FN 3. "Since the action for negligence developed chiefly out of the old form of action on the case, it retained the rule of that action, that proof of damage was an essential part of the plaintiff's case. Nominal damages, to vindicate a technical right, cannot be recovered in a negligence action, where no actual loss has occurred."

FN 4. "Excessive damages, appearing to have been given under the influence of passion or prejudice" was eliminated as a ground for granting a new trial by the 1967 Legislature. Section 657, subdivision 5 of the Code of Civil Procedure now lists "excessive or inadequate damages" as a ground. The order in question on this appeal was made on July 31, 1967, several months before the statutory change went into effect.
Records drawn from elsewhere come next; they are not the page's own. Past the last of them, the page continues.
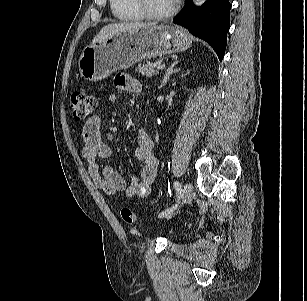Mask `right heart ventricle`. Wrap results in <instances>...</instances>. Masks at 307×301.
Listing matches in <instances>:
<instances>
[{"label": "right heart ventricle", "instance_id": "right-heart-ventricle-1", "mask_svg": "<svg viewBox=\"0 0 307 301\" xmlns=\"http://www.w3.org/2000/svg\"><path fill=\"white\" fill-rule=\"evenodd\" d=\"M113 15L121 21H138L144 18L134 0H109Z\"/></svg>", "mask_w": 307, "mask_h": 301}]
</instances>
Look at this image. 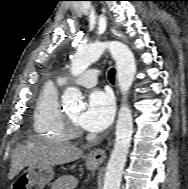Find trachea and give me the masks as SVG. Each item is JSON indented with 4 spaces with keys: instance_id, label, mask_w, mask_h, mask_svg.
<instances>
[{
    "instance_id": "obj_1",
    "label": "trachea",
    "mask_w": 188,
    "mask_h": 189,
    "mask_svg": "<svg viewBox=\"0 0 188 189\" xmlns=\"http://www.w3.org/2000/svg\"><path fill=\"white\" fill-rule=\"evenodd\" d=\"M108 77L111 82H115V70L113 68L109 70Z\"/></svg>"
}]
</instances>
In view of our conclusions with respect to the ground of insufficiency of the evidence, we do not stop to explore the significance, if any, of the trial court's failure to use the exact statutory language.

FN 5. "Two purposes are served by the present requirement of specification of reasons, and both are related to the traditionally broad powers exercised by the trial judge in passing on a motion for new trial. Such a motion is addressed to the judge's sound discretion; he is vested with the authority, for example, to disbelieve witnesses, reweigh the evidence, and draw reasonable inferences therefrom contrary to those of the trier of fact; on appeal, all presumptions are in favor of the order as against the verdict, and the reviewing court will not disturb the ruling unless a manifest and unmistakable abuse of discretion is made to appear. ..." (68 Cal.2d at p. 112.)

FN 6. The report in question is not among the exhibits in possession of the superior court. There were several pages of testimony relating to the report. It was apparently among Doctor Brennan's notes which had been marked for identification only. It was never offered in evidence. About three months after the trial the parties stipulated that the doctor's notes could be withdrawn by plaintiff's counsel and returned to him. It is extremely frustrating to an appellate court to read a transcript in which counsel and the witness frequently refer to a writing, the whole of which is then before them, but which is not part of the record.

FN 7. He added: "So the pathology report indicates that this problem, this twisting, because of the extent it had gone, had probably occurred sometime between the second and third trimester of pregnancy, in that area." To the extent that this statement was in apparent conflict with his previous testimony, we must, in favor of the order appealed from, assume that the court believed the first, rather than the second version.

FN 8. Before the oral argument of this appeal we advised counsel of our suspicions with respect to the accuracy of the reporter's transcript. Counsel for defendant has filed a motion under rule 12(b) of the California Rules of Court to have the record corrected. It is supported by a declaration, signed by Doctor McNeil. Since we find it unnecessary to a proper disposition of the appeal to know whether the court said "four" or "seventy-four," a reference under rule 12(c) would unnecessarily delay this matter. The motion is therefore denied as moot.